There is a lot of sketching and working our of ideas in cross stitch design. Unlike embroidery, where you can get lines and curves to go which ever way you want, cross stitch is necessarily restricted to what can be achieved in a grid. What I see in my head as a design needs to be transposed into these limitations.
Sometimes it works right away and sometimes it take a bit if figuring.
Like these little snails.
I started out with just straight full stitches because I like my charts to be simple and usable in any type of fabric. Fractional stitches, I find, are only really successful in even weave. They tend to be awkward in aida. I try to avoid using a lot of them and employ back stitching to add further detail.
You can see here that one of the snails looks OK with out the fractional stitches and I think on a small scale will be recognisable as a snail. It was a little more difficult to come up with a convincing shape when I tried to get the snail to go over an edge or up a hill.

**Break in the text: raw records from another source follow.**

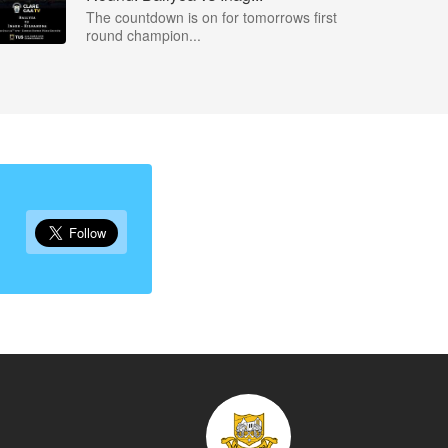
The countdown is on for tomorrows first
round champion...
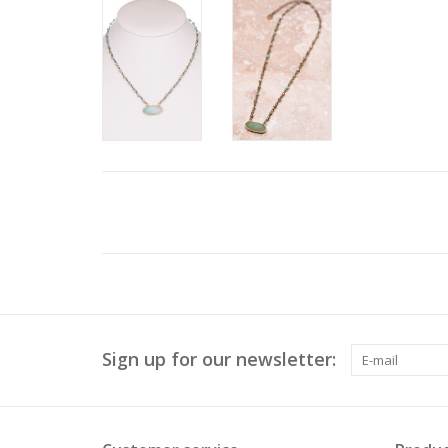
Sign up for our newsletter:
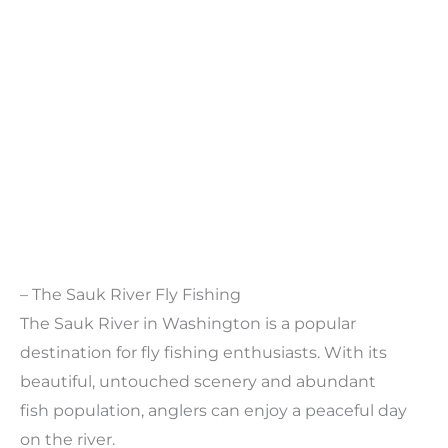
– The Sauk River Fly Fishing
The Sauk River in Washington is a popular
destination for fly fishing enthusiasts. With its
beautiful, untouched scenery and abundant
fish population, anglers can enjoy a peaceful day
on the river.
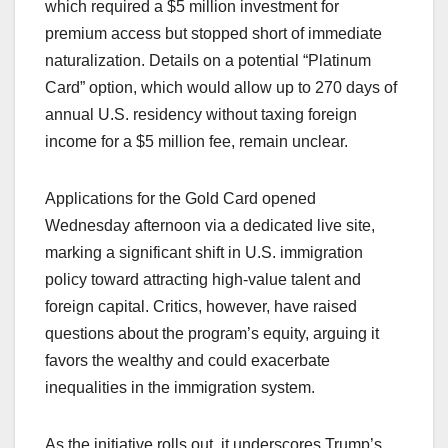
which required a $5 million investment for
premium access but stopped short of immediate
naturalization. Details on a potential “Platinum
Card” option, which would allow up to 270 days of
annual U.S. residency without taxing foreign
income for a $5 million fee, remain unclear.
Applications for the Gold Card opened
Wednesday afternoon via a dedicated live site,
marking a significant shift in U.S. immigration
policy toward attracting high-value talent and
foreign capital. Critics, however, have raised
questions about the program’s equity, arguing it
favors the wealthy and could exacerbate
inequalities in the immigration system.
As the initiative rolls out, it underscores Trump’s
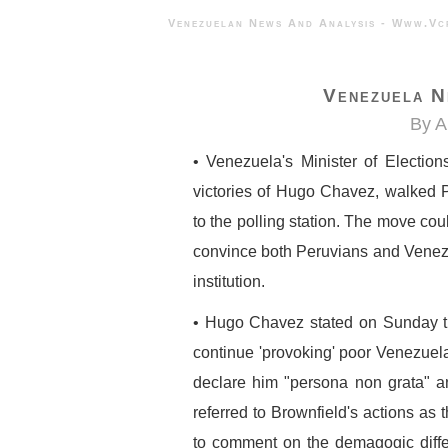
Venezuelan News And Analysis - 
Venezuela N
By A
• Venezuela's Minister of Election
victories of Hugo Chavez, walked 
to the polling station. The move cou
convince both Peruvians and Venez
institution.
• Hugo Chavez stated on Sunday t
continue 'provoking' poor Venezuela
declare him "persona non grata" a
referred to Brownfield's actions as 
to comment on the demagogic diff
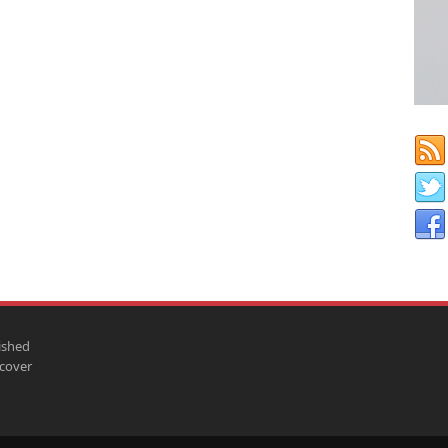
ished
scover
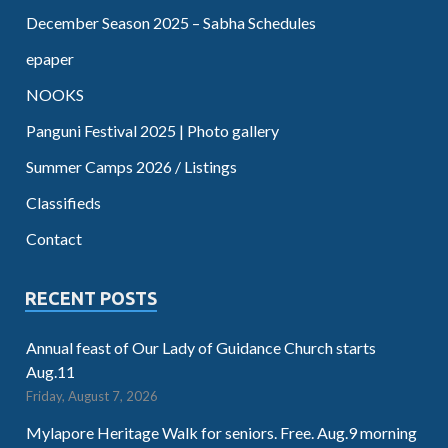
December Season 2025 – Sabha Schedules
epaper
NOOKS
Panguni Festival 2025 | Photo gallery
Summer Camps 2026 / Listings
Classifieds
Contact
RECENT POSTS
Annual feast of Our Lady of Guidance Church starts
Aug.11
Friday, August 7, 2026
Mylapore Heritage Walk for seniors. Free. Aug.9 morning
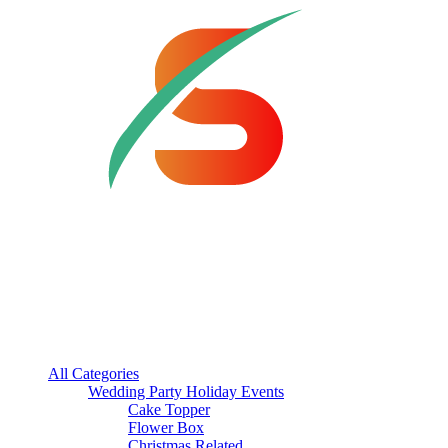
All Categories
Wedding Party Holiday Events
Cake Topper
Flower Box
Christmas Related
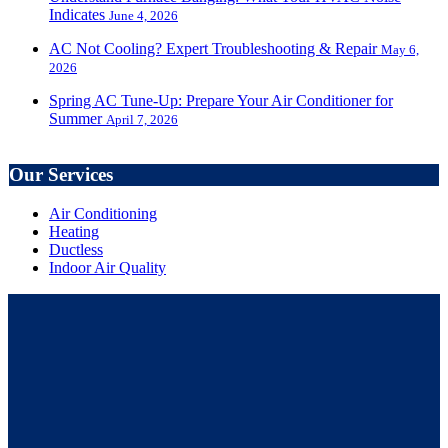
Indicates
June 4, 2026
AC Not Cooling? Expert Troubleshooting & Repair
May 6,
2026
Spring AC Tune-Up: Prepare Your Air Conditioner for
Summer
April 7, 2026
Our Services
Air Conditioning
Heating
Ductless
Indoor Air Quality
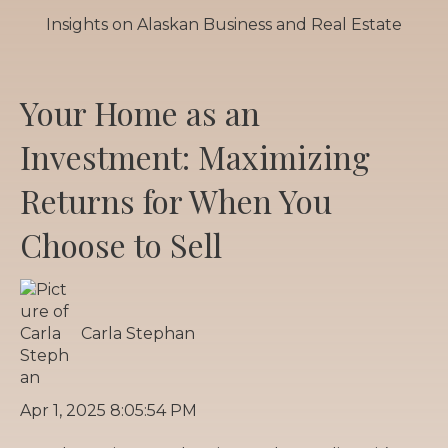
Insights on Alaskan Business and Real Estate
Your Home as an
Investment: Maximizing
Returns for When You
Choose to Sell
Carla Stephan
Apr 1, 2025 8:05:54 PM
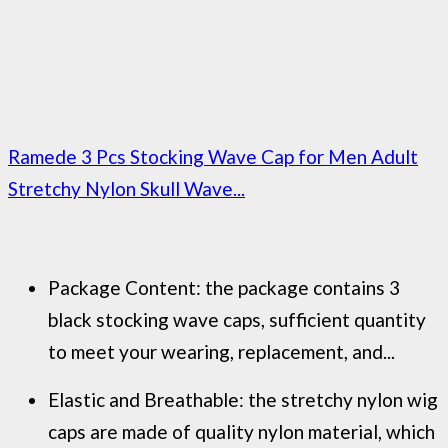
Ramede 3 Pcs Stocking Wave Cap for Men Adult
Stretchy Nylon Skull Wave...
Package Content: the package contains 3
black stocking wave caps, sufficient quantity
to meet your wearing, replacement, and...
Elastic and Breathable: the stretchy nylon wig
caps are made of quality nylon material, which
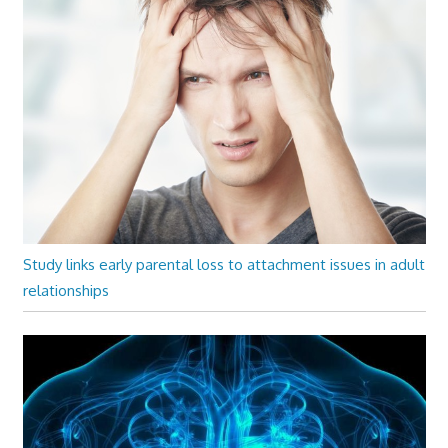
Study links early parental loss to attachment issues in adult
relationships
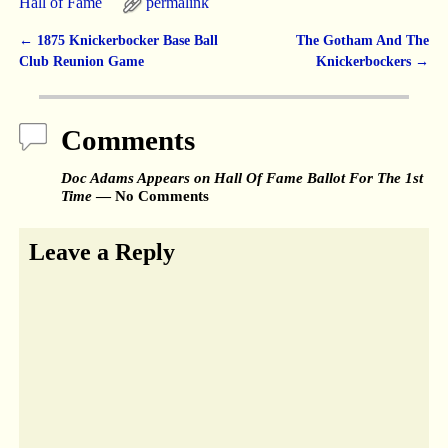
Hall of Fame
permalink
←
1875 Knickerbocker Base Ball
The Gotham And The
Post navigation
Club Reunion Game
Knickerbockers
→
Comments
Doc Adams Appears on Hall Of Fame Ballot For The 1st
Time
— No Comments
Leave a Reply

I don't always avoid the fractional stitches. They do make the design more tidy. It depends on what I want to achieve with a particular piece. Charts without the half stitches tend to be more rustic and that isn't always what I am going for.
Do you prefer using fractional stitches to get finer detail in a chart? Or do you like a more rustic look?
Sometimes the trick with cross stitch design is to take a step back. Up close it does look very abstract but when reduced to a small thread count the design will resolve into a more pleasing and less abstract looking representation.